• Task directions:
Count every line in the records below that contains the string "Zentrallager". Report that number alone.
====== Exercise materials
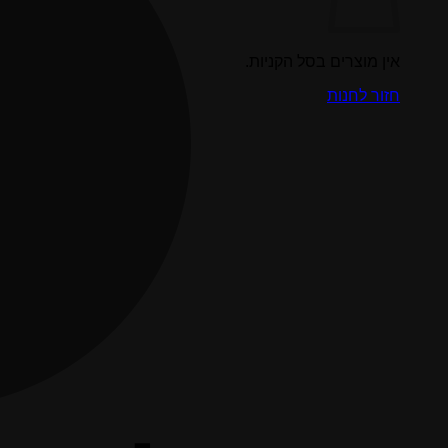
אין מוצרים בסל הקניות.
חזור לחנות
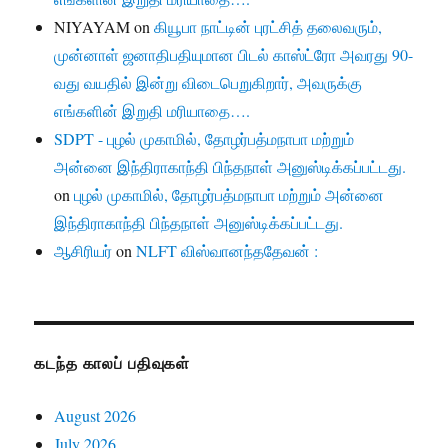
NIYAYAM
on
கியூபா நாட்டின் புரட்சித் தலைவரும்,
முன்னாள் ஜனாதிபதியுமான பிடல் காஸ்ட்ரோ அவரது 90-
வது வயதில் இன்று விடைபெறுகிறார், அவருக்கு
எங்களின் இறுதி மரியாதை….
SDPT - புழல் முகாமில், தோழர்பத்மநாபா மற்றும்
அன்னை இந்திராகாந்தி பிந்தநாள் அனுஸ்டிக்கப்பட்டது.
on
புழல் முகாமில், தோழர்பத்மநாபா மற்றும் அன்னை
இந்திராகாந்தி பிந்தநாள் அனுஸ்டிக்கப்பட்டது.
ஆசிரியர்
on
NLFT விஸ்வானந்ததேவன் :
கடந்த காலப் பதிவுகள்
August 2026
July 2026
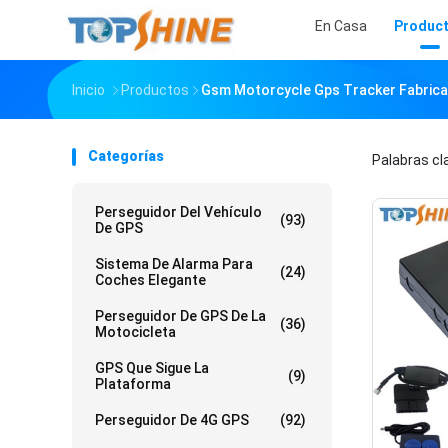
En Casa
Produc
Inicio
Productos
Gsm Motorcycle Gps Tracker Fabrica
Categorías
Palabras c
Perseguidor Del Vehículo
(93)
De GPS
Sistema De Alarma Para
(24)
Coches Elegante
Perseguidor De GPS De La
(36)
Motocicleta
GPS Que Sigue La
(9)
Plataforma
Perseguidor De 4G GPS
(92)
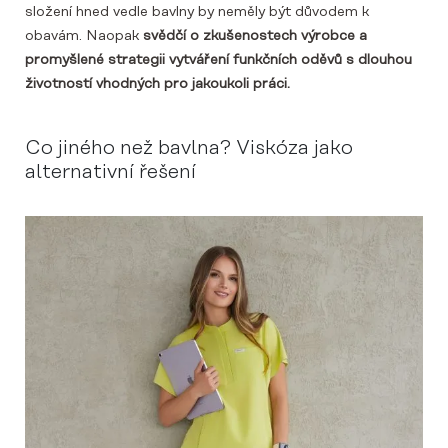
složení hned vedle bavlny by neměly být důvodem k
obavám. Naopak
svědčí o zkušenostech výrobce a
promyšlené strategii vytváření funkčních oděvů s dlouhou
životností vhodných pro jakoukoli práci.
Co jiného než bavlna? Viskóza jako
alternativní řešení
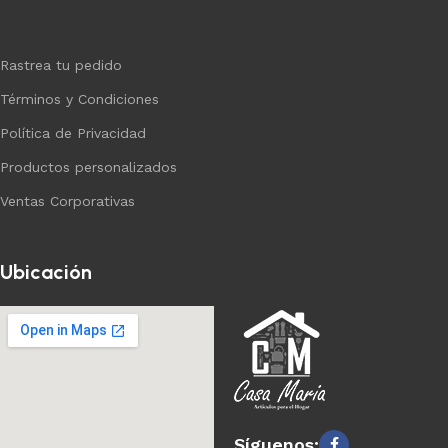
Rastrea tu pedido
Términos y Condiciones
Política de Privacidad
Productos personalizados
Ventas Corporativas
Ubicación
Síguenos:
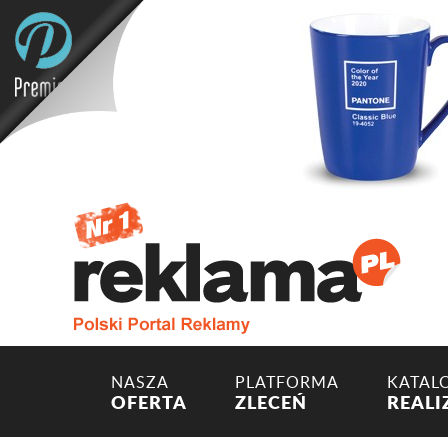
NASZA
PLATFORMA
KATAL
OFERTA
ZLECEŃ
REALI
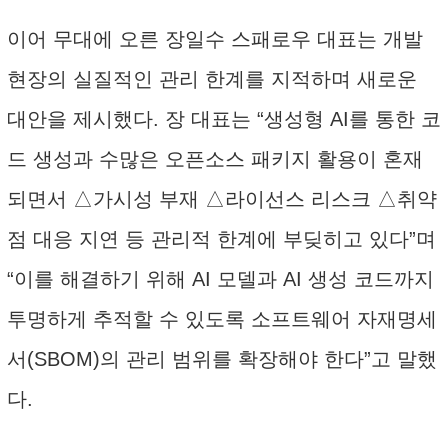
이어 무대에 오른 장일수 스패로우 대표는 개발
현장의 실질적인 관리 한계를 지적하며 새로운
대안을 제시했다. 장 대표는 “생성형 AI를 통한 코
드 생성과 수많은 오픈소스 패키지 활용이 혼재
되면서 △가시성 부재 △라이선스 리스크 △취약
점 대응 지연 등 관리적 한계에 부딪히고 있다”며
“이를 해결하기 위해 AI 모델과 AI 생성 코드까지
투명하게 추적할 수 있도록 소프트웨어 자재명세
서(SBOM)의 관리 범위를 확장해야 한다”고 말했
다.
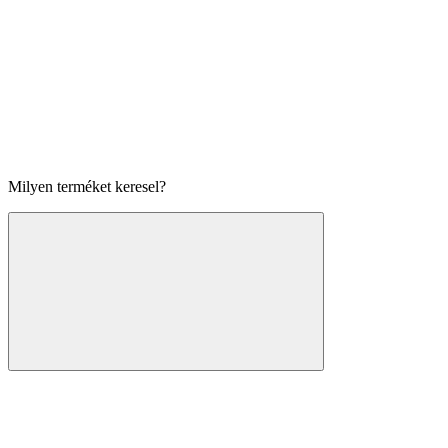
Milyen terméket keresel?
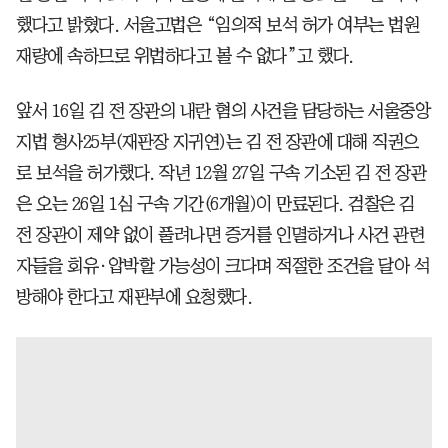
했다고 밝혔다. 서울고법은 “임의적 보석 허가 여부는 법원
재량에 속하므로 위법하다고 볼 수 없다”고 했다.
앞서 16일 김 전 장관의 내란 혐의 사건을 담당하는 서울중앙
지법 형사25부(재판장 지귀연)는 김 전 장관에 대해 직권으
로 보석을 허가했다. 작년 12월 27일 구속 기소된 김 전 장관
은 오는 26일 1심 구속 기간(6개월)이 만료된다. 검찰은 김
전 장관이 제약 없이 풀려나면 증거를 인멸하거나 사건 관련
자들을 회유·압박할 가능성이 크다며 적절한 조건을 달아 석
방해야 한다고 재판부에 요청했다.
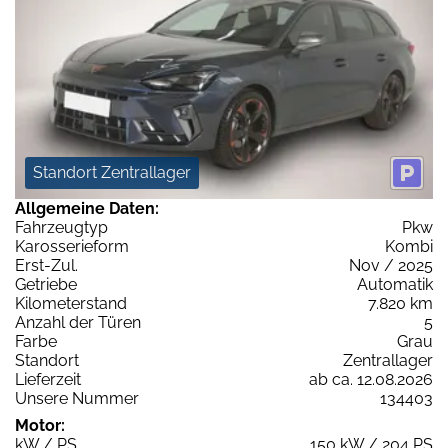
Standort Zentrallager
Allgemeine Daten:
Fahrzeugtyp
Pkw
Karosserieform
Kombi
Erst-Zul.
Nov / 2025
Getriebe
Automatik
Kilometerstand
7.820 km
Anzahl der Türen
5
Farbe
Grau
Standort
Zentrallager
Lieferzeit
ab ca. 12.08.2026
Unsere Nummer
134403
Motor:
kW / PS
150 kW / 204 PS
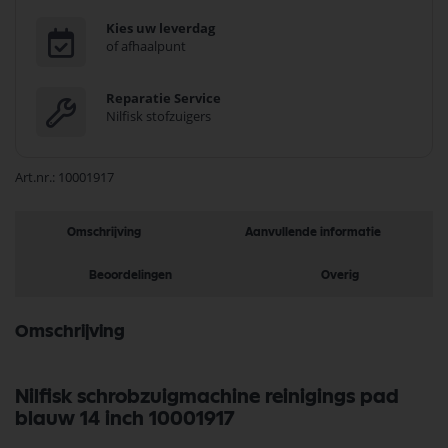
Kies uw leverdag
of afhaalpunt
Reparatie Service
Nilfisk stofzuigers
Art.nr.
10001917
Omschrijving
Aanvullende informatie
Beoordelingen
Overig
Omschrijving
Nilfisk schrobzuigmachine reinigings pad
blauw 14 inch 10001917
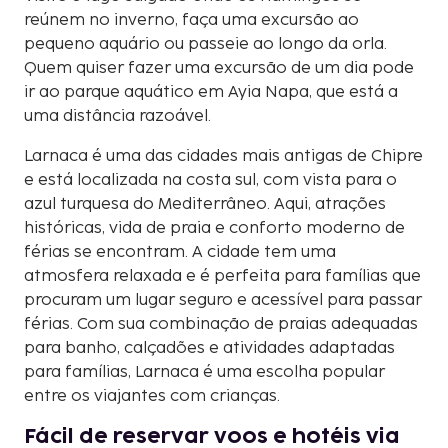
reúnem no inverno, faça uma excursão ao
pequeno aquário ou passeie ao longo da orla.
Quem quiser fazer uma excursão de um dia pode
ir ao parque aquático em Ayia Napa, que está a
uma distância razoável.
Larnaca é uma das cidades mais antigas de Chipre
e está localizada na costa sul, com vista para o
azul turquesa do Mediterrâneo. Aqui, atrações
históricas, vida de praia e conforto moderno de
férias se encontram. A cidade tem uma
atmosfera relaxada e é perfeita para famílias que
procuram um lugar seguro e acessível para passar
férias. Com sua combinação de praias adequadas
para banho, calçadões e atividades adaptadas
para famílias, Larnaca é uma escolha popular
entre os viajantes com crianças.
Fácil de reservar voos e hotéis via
============
• Exercise solution:
2